Saat ini, mereka semua merasa
bahwa Faris memiliki keunggulan dan Jorge berada dalam posisi yang sangat tidak
menguntungkan.
“Saya penasaran bagaimana
Grandmaster Yarrell berencana untuk memblokir langkah ini!”
“Benar sekali. Aku tidak
menyangka Grandmaster Jimenez memiliki kartu truf seperti itu yang belum dia
gunakan. Itu benar-benar terlalu menakutkan…”
“Mungkin inilah kekuatan
seorang Grandmaster!”
Pada saat itu, semua ahli bela
diri yang hadir juga tampak terkejut.
Kekuatan tempur yang
menakutkan yang ditunjukkan oleh kedua orang ini telah sepenuhnya meyakinkan
semua orang yang hadir.
Dalam sekejap, semua mata
tertuju pada Jorge.
Mereka semua penasaran tentang
bagaimana Jorge berencana untuk melawan langkah Faris.
Ekspresi Jorge tampak tenang.
Dia memandang gunung kecil di
depannya dengan jijik, lalu tiba-tiba mengangkat tangannya.

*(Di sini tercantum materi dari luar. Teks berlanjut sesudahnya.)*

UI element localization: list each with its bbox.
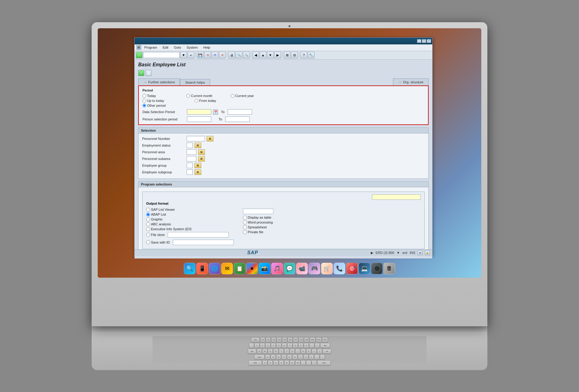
radio-display-as-table[interactable]: Display as table	[243, 216, 273, 220]
personnel-subarea-lookup[interactable]: ⊞	[198, 156, 205, 161]
sap-list-viewer-input[interactable]	[243, 209, 273, 214]
nav-up-btn[interactable]: ▲	[260, 52, 266, 58]
radio-abap-list[interactable]: ABAP List	[146, 213, 234, 217]
help-btn[interactable]: ?	[300, 52, 307, 58]
cancel-btn[interactable]: ✕	[219, 52, 226, 58]
person-selection-to-input[interactable]	[225, 116, 250, 122]
radio-from-today-input[interactable]	[195, 99, 198, 102]
green-check-btn[interactable]: ✓	[136, 52, 142, 58]
dock-item-8[interactable]: 🎵	[271, 263, 283, 274]
status-btn1[interactable]: ⊞	[418, 250, 423, 255]
dock-item-14[interactable]: 🎯	[346, 263, 358, 274]
employee-subgroup-input[interactable]	[187, 169, 193, 175]
menu-help[interactable]: Help	[201, 45, 213, 50]
forward-btn[interactable]: ⟳	[212, 52, 218, 58]
dock-item-13[interactable]: 📞	[334, 263, 345, 274]
radio-file-store[interactable]: File store	[146, 233, 165, 237]
nav-down-btn[interactable]: ▼	[267, 52, 274, 58]
radio-save-with-id-input[interactable]	[146, 240, 150, 244]
radio-today-input[interactable]	[142, 94, 146, 98]
personnel-number-input[interactable]	[187, 136, 205, 141]
config-btn[interactable]: 🔧	[308, 52, 314, 58]
radio-save-with-id[interactable]: Save with ID	[146, 240, 170, 244]
tab-search-helps[interactable]: Search helps	[180, 79, 210, 85]
radio-abc-analysis[interactable]: ABC analysis	[146, 222, 234, 226]
nav-prev-btn[interactable]: ◀	[252, 52, 259, 58]
radio-spreadsheet[interactable]: Spreadsheet	[243, 225, 273, 229]
save-with-id-input[interactable]	[173, 240, 234, 245]
menu-program[interactable]: Program	[142, 45, 160, 50]
dock-chrome[interactable]: ●	[246, 263, 258, 274]
command-input[interactable]	[143, 52, 180, 58]
radio-spreadsheet-input[interactable]	[243, 225, 247, 229]
status-btn2[interactable]: 🔒	[425, 250, 430, 255]
file-store-input[interactable]	[168, 232, 229, 238]
minimize-button[interactable]: _	[417, 39, 421, 43]
print-btn[interactable]: 🖨	[228, 52, 235, 58]
personnel-number-lookup[interactable]: ⊞	[207, 136, 213, 141]
dock-trash[interactable]: 🗑	[384, 263, 395, 274]
radio-up-to-today-input[interactable]	[142, 99, 146, 102]
dock-item-4[interactable]: ✉	[221, 263, 233, 274]
radio-current-month[interactable]: Current month	[186, 94, 212, 98]
radio-abap-list-input[interactable]	[146, 213, 150, 217]
close-button[interactable]: ×	[427, 39, 431, 43]
radio-graphic[interactable]: Graphic	[146, 217, 234, 221]
dock-item-7[interactable]: 📸	[259, 263, 270, 274]
data-selection-pick-btn[interactable]: 📅	[213, 109, 218, 115]
data-selection-to-input[interactable]	[228, 109, 252, 115]
personnel-area-lookup[interactable]: ⊞	[198, 149, 205, 155]
dock-item-15[interactable]: 💻	[359, 263, 370, 274]
radio-other-period[interactable]: Other period	[142, 104, 166, 107]
radio-file-store-input[interactable]	[146, 233, 150, 237]
menu-edit[interactable]: Edit	[160, 45, 171, 50]
layout-btn1[interactable]: ⊞	[284, 52, 290, 58]
dock-item-9[interactable]: 💬	[284, 263, 295, 274]
radio-other-period-input[interactable]	[142, 104, 146, 107]
nav-next-btn[interactable]: ▶	[274, 52, 281, 58]
dock-item-5[interactable]: 📋	[234, 263, 245, 274]
back-btn[interactable]: ⟲	[204, 52, 211, 58]
dock-item-2[interactable]: 📱	[196, 263, 208, 274]
save-btn[interactable]: 💾	[197, 52, 204, 58]
dock-item-16[interactable]: ⚙	[371, 263, 383, 274]
employment-status-lookup[interactable]: ⊞	[195, 143, 201, 148]
radio-current-month-input[interactable]	[186, 94, 190, 98]
radio-executive-info[interactable]: Executive Info System (EIS	[146, 227, 234, 231]
employment-status-input[interactable]	[187, 143, 193, 148]
find-next-btn[interactable]: 🔍	[243, 52, 250, 58]
radio-from-today[interactable]: From today	[195, 99, 216, 102]
dock-item-12[interactable]: 🛒	[321, 263, 333, 274]
radio-current-year-input[interactable]	[231, 94, 234, 98]
radio-today[interactable]: Today	[142, 94, 156, 98]
dropdown-btn[interactable]: ▼	[180, 52, 187, 58]
radio-current-year[interactable]: Current year	[231, 94, 254, 98]
skip-back-btn[interactable]: «	[188, 52, 194, 58]
save-variant-btn[interactable]: 📄	[146, 70, 152, 76]
employee-group-input[interactable]	[187, 163, 193, 168]
personnel-subarea-input[interactable]	[187, 156, 196, 161]
data-selection-input[interactable]	[187, 109, 211, 115]
radio-word-processing-input[interactable]	[243, 220, 247, 224]
tab-org-structure[interactable]: → Org. structure	[393, 78, 429, 85]
dock-item-10[interactable]: 📹	[296, 263, 308, 274]
dock-item-11[interactable]: 🎮	[309, 263, 320, 274]
maximize-button[interactable]: □	[422, 39, 426, 43]
radio-abc-analysis-input[interactable]	[146, 222, 150, 226]
radio-up-to-today[interactable]: Up to today	[142, 99, 164, 102]
radio-display-as-table-input[interactable]	[243, 216, 247, 220]
execute-btn[interactable]: ✓	[138, 70, 144, 76]
layout-btn2[interactable]: ⊟	[291, 52, 298, 58]
dock-item-3[interactable]: 🌐	[209, 263, 220, 274]
tab-further-selections[interactable]: → Further selections	[138, 78, 180, 85]
output-format-field[interactable]	[372, 194, 421, 200]
employee-group-lookup[interactable]: ⊞	[195, 163, 201, 168]
menu-system[interactable]: System	[184, 45, 200, 50]
person-selection-input[interactable]	[187, 116, 211, 122]
radio-word-processing[interactable]: Word processing	[243, 220, 273, 224]
radio-sap-list-viewer-input[interactable]	[146, 208, 150, 212]
radio-private-file[interactable]: Private file	[243, 230, 273, 234]
radio-graphic-input[interactable]	[146, 217, 150, 221]
find-btn[interactable]: 🔍	[236, 52, 242, 58]
employee-subgroup-lookup[interactable]: ⊞	[195, 169, 201, 175]
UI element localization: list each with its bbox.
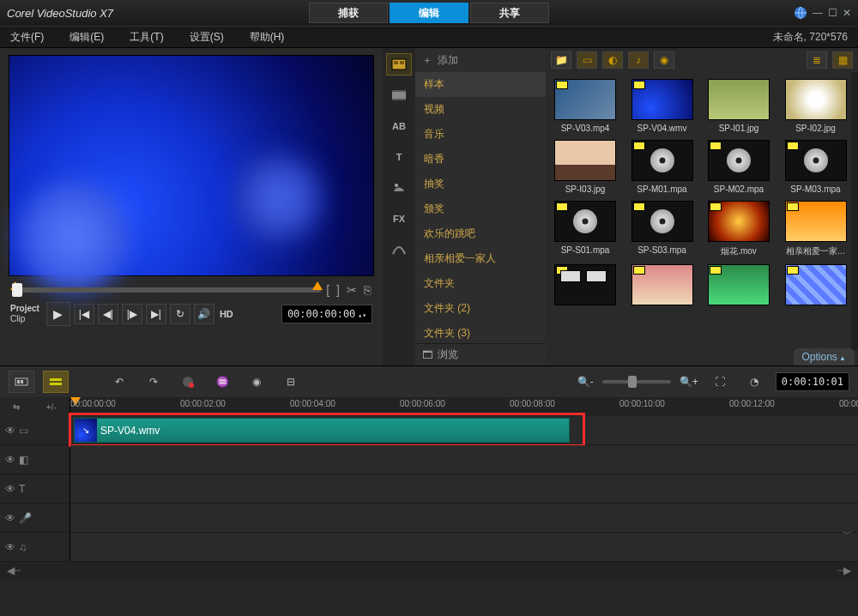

Sebuah pedang emas muncul di
dalamnya.
“Ayo!” teriak Jorge.
Dalam sekejap, pedang itu
melayang ke arah gunung.
Ketika Faris melihat pedang
panjang itu, ekspresinya sedikit meremehkan.
Dia berkata, “Jorge, kau tidak
cukup naif untuk berpikir bahwa pedangmu ini dapat mematahkan gerakan milikku
ini, kan?”
“Terlepas apakah aku bisa
mematahkan gerakan ini atau tidak, aku tetap harus mencoba!” jawab Jorge.
"Ledakan!"
Detik berikutnya, suara keras
lain terdengar dari langit saat pedang Jorge menghantam gunung kecil Faris.
Setelah guncangan hebat itu,
semua orang menyadari bahwa pedang Jorge tampaknya tidak berpengaruh apa pun
pada gunung Faris.
Gunung itu masih melayang ke
arahnya.
Sejenak, ekspresi semua orang
mulai berubah.
Bahkan mata Connor pun
dipenuhi kekhawatiran karena semua orang tahu bahwa Jorge dalam bahaya.
Namun, Jorge tidak menunjukkan
tanda-tanda gugup.
Dia memadatkan auranya menjadi
pedang lagi dan menebas dengan ganas ke arah gunung kecil itu.
"Ledakan!"
Terdengar suara keras lainnya.
Namun, pedang Jorge tidak
mampu menghentikan gunung yang menutupi langit itu.
“Jorge, kamu pasti akan kalah
hari ini!”
Ketika Faris melihat ini,
ekspresinya menjadi semakin bersemangat.
Jorge sedang tidak berminat
untuk memperhatikan Faris.
Dia hanya bisa menebas gunung
itu.
Namun, apa pun yang terjadi,
pedang Jorge tidak mampu membelah gunung itu.
“Aku sedang tidak ingin
membuang waktuku denganmu!”
Pada saat itu, Faris
sepertinya merasa bahwa dia pasti akan mampu mengalahkan Jorge hari ini, jadi
dia berteriak dengan nada meremehkan dan kemudian tiba-tiba melambaikan tangan
kanannya.
Dalam sekejap, gunung yang
semula melayang di atas kepala Jorge melaju kencang dan menghantam ke arah
Jorge.
Jorge tampaknya tidak
menyerah.
Dia terus menebas gunung kecil
itu.
Ketika semua orang melihat
ini, ekspresi mereka tampak gugup.
Lagipula, mereka semua tahu
bahwa gunung di atas kepala Jorge pasti memiliki berat lebih dari seribu ton.
Jika Jorge tidak membelah
gunung sebelum gunung itu menimpanya, maka dia akan tewas.